I find likewise that your printer has been so careless as to confoud the times, and mistake the dates of my several voyages and returns; neither assigning the true year, nor the true month, nor day of the month: and I hear the original manuscript is all destroyed since the publication of my book; neither have I any copy left; however, I have sent you some corrections, which you may insert, if ever there should be a second edition: and yet I cannot stand to them; but shall leave that matter to my judicious and candid readers to adjust it as they please.

I hear some of our sea Yahoos find fault with my sea language, as not proper in many parts, nor now in use. I cannot help it. In my first voyages, while I was young, I was instructed by the oldest mariners, and learned to speak as they did. But I have since found that the sea Yahoos are apt, like the land ones, to become newfangled in their words, which the latter change every year; insomuch, as I remember upon each return to my own country, their old dialect was so altered, that I could hardly understand the new. And I observe, when any Yahoos come from London out of curiosity to visit me at my house, we neither of us are able to deliver our conceptions in a manner intelligible to the other.

If the censure of the Yahoos could any way affect me, I should have great reason to complain, that some of them are so bold as to think my book of travels a mere fiction out of mine own brain; and have gone so far as to drop hints, that the Houyhnhnms and Yahoos have no more existence than the inhabitants of Utopia.

Indeed I must confess, that as to the people of Lilliput, Brobdingrag (for so the word should have been spelt, and not erroneously Brobdingnag) and Laputa, I have never yet heard of any Yahoo so presumptuous as to dispute their being, or the facts I have related concerning them; because the truth immediately strikes every reader with conviction.

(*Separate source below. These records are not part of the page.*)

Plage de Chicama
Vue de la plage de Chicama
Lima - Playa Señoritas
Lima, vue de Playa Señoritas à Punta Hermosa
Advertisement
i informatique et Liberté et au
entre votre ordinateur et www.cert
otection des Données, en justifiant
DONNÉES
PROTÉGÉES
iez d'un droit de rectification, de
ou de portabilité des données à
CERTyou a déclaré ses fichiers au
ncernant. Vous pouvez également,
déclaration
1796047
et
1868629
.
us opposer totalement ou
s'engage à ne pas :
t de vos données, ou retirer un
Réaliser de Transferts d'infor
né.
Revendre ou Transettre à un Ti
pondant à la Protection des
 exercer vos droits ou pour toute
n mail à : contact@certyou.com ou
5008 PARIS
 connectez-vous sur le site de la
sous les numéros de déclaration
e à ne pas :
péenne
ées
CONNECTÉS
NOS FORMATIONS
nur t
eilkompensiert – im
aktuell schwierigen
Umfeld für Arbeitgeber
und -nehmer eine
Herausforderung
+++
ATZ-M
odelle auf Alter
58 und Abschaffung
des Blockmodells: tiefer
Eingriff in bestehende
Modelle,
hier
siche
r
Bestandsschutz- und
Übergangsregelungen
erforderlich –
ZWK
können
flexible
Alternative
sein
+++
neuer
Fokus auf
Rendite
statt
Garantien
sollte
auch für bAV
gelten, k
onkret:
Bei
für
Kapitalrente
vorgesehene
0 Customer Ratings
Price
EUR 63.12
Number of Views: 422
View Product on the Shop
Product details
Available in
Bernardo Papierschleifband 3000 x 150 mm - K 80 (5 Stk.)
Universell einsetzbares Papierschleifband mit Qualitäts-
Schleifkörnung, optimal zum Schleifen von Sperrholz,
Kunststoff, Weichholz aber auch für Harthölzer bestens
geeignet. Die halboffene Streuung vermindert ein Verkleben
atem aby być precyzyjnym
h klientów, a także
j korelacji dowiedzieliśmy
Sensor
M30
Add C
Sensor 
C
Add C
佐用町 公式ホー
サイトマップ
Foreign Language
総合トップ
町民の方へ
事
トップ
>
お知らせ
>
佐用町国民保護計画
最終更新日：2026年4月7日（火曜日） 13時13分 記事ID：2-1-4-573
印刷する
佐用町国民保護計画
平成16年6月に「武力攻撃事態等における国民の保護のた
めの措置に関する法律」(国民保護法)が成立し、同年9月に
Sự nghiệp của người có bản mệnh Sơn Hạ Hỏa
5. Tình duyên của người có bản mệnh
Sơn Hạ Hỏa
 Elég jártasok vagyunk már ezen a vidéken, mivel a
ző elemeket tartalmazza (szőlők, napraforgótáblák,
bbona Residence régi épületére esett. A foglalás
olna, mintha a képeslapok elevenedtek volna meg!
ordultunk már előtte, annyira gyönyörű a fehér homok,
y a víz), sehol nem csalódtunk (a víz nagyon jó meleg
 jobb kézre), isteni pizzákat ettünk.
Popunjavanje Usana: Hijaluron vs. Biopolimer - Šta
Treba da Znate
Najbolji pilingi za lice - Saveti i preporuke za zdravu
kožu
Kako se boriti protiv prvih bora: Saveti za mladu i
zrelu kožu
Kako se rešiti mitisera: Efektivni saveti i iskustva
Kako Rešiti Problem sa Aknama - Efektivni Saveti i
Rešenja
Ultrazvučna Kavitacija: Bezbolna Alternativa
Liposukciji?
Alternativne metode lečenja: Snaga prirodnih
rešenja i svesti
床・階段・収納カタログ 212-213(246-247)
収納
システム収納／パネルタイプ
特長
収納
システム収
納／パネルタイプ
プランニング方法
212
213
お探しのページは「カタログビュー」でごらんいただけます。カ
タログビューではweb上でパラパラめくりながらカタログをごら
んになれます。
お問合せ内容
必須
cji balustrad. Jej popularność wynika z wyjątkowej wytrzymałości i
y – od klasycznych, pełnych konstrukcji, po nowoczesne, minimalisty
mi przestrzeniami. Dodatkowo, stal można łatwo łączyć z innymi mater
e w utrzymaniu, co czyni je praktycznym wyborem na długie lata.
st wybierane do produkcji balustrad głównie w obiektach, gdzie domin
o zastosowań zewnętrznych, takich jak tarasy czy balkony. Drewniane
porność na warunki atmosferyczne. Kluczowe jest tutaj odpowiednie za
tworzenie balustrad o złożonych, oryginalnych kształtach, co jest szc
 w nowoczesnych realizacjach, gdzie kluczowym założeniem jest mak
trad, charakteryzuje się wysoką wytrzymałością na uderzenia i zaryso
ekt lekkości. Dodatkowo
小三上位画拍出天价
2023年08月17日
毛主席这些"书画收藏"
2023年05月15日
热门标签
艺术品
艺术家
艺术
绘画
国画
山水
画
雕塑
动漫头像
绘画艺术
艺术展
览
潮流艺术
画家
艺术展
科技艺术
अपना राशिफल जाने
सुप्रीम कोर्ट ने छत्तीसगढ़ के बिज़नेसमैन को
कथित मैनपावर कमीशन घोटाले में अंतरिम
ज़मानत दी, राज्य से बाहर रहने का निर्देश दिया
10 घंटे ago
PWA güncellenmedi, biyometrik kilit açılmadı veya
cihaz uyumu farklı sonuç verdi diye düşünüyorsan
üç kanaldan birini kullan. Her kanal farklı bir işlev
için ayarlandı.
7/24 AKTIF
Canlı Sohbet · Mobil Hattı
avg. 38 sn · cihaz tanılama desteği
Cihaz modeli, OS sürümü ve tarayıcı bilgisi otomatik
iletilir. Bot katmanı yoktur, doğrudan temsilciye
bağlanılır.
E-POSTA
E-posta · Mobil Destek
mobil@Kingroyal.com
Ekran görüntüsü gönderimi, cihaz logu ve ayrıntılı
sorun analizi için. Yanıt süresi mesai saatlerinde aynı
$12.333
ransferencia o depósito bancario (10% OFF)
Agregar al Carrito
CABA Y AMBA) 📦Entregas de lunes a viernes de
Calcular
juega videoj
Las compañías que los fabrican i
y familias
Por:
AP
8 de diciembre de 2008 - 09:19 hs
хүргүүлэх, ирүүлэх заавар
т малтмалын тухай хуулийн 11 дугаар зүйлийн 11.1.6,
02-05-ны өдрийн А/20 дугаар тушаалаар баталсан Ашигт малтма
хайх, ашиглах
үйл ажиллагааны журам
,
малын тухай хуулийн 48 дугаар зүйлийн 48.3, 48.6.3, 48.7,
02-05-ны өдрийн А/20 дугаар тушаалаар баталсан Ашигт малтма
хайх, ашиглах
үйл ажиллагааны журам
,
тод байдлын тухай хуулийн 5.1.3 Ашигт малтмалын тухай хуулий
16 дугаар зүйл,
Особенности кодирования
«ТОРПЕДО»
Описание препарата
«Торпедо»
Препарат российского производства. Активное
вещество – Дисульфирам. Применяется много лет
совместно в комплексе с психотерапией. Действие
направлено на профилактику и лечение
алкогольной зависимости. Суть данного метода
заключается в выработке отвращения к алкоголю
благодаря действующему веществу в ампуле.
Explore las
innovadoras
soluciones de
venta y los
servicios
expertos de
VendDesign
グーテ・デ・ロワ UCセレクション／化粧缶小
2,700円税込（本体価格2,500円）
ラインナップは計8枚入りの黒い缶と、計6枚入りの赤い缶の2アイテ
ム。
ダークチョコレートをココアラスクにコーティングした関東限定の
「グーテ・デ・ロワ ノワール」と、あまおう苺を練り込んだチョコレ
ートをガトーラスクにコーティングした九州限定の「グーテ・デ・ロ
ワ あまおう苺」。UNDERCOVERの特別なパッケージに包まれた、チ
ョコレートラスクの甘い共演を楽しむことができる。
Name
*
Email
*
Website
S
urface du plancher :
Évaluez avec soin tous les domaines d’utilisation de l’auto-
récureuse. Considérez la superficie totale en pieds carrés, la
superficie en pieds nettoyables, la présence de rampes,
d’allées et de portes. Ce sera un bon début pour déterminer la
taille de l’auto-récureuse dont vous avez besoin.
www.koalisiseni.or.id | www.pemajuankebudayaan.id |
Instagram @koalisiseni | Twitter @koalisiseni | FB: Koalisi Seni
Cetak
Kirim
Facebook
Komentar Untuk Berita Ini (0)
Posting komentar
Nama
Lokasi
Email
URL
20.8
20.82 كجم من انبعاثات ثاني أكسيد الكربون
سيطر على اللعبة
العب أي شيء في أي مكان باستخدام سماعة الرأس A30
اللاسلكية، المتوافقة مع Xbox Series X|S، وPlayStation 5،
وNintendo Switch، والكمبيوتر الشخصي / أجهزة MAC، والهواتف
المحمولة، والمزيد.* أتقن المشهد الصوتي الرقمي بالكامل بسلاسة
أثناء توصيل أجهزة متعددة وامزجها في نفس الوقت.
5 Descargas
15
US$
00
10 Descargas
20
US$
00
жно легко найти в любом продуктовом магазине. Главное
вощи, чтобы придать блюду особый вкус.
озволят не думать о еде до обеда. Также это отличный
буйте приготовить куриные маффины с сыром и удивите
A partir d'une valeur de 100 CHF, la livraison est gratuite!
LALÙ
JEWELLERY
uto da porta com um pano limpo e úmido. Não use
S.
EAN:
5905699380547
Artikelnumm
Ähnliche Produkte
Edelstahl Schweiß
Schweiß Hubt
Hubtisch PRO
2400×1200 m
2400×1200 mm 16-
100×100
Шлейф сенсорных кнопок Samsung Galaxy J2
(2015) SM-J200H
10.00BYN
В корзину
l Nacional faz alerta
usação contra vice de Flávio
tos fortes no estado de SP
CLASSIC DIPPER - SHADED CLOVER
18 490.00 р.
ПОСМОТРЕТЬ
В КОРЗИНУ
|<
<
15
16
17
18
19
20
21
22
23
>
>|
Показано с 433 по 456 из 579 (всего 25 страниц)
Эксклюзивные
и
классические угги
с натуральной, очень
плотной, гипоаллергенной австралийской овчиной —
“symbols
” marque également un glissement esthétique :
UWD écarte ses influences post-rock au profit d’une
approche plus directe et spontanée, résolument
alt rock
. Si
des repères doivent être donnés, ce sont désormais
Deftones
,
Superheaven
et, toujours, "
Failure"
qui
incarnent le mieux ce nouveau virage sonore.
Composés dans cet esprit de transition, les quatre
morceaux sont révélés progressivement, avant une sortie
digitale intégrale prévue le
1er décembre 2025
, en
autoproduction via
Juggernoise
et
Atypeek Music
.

And is there less probability in my account of the Houyhnhnms or Yahoos, when it is manifest as to the latter, there are so many thousands, even in this country, who only differ from their brother brutes in Houyhnhnm land, because they use a sort of jabber, and do not go naked? I wrote for their amendment and not their approbation. The united praise of the whole race would be of less consequence to me, than the neighing of those two degenerate Houyhnhnms I keep in my stable; because from these, degenerate as they are, I still improve in some virtues without any mixture of vice.

Do these miserable animals presume to think, that I am so degenerated as to defend my veracity? Yahoo as I am, it is well known through all Houyhnhnm land, that, by the instructions and example of my illustrious master, I was able in the compass of two years (although I confess with the utmost difficulty) to remove that infernal habit of lying, shuffling, deceiving, and equivocating, so deeply rooted in the very souls of all my species; especially the Europeans.

I have other complaints to make upon this vexatious occasion; but I forbear troubling myself or you any farther. I must freely confess, that since my last some corruptions of my Yahoo nature have revived in me by conversing with a few of your species, and particularly those of my own family, by an unavoidable necessity; else I should never have attempted so absurd a project as that of reforming the Yahoo race in this kingdom: But I have now done with all such visionary schemes for ever.


april 2, 1727.





*** That the original copy of these Travels was altered by the person, through whose hands it was conveyed to the press, is a fact; but the passages of which Mr. Gulliver complains in this letter, are to be found only in the first editions; for the dean having restored the text wherever it had been altered, sent the copy to the late Mr. Motte by the hands of Mr. Charles Ford. This copy has been exactly followed in every subsequent edition, except that printed in Ireland, by Mr. Faulkner; the editor of which, supposing the dean to be serious when he mentioned the corruptions of dates, and yet finding them unaltered, thought fit to alter them himself; there is however scarce one of these alterations, in which he has not committed a blunder: though while he was thus busy in defacing the parts that were perfect, he suffered the accidental blemishes of others to remain.